Every so often I download a batch of free ebooks from Amazon and trawl through them looking for some good writing. Normally I dismiss them after just a few sentences.
This one surprised me because it was literate and fluent. I read it very fast and I was quite entertained. I did a little research on the author and it turns out she is doing very well. This ebook will now cost you a dollar or two, so she is obviously working hard at the marketing.
The book was more or less error-free but the prose is a little loose.

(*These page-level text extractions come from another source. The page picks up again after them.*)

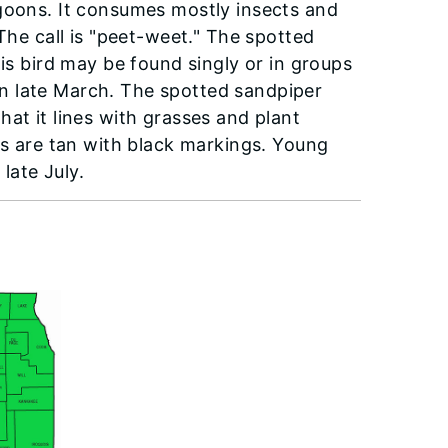
agoons. It consumes mostly insects and
The call is "peet-weet." The spotted
his bird may be found singly or in groups
s in late March. The spotted sandpiper
at it lines with grasses and plant
gs are tan with black markings. Young
late July.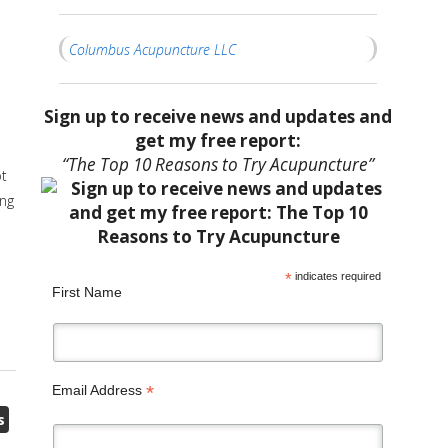
Columbus Acupuncture LLC
Sign up to receive news and updates and
get my free report:
“The Top 10 Reasons to Try Acupuncture”
ot
ing
*
indicates required
First Name
*
Email Address
s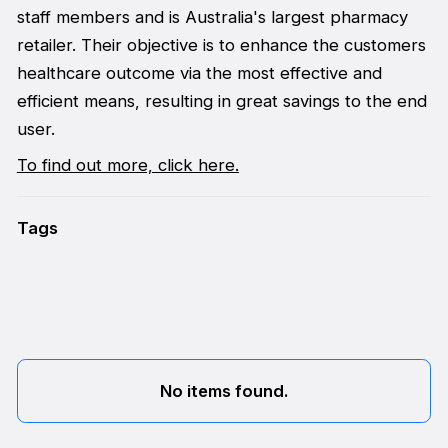
staff members and is Australia's largest pharmacy
retailer. Their objective is to enhance the customers
healthcare outcome via the most effective and
efficient means, resulting in great savings to the end
user.
To find out more, click here.
Tags
No items found.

For example:
His enjoyment, he thought ruefully, may have sprung from his intense desire to see Candace wrapped in the silks, velvets and satins he purchased.
Or, more to the point, his even more intense desire to unwrap her.
He tried to shake the image of Candace naked with her legs spread wide open before him, begging for him to ram his cock inside her. He needed to focus on the task at hand.
Yeah, shake that image, Charlie boy!
This is a romance in which the man and the woman are both writers of soft porn. Now, when I read a novel I want to escape from the mundane real world that is my daily grind! This is just a small niggle. The characters are not very interesting or credible, even though Ms. Andre is writing about what she knows, but she is a capable author who is raising the standard for self-published romance novels. This is better than some Harlequin novels I’ve read anyway, although that’s not saying very much.
I couldn’t decide whether to give this two stars or three.
The stories were not bad. But they didn’t turn me on. If an erotic story doesn’t turn me on, it should at least be interesting.
Is it asking too much to want some sensual language as well?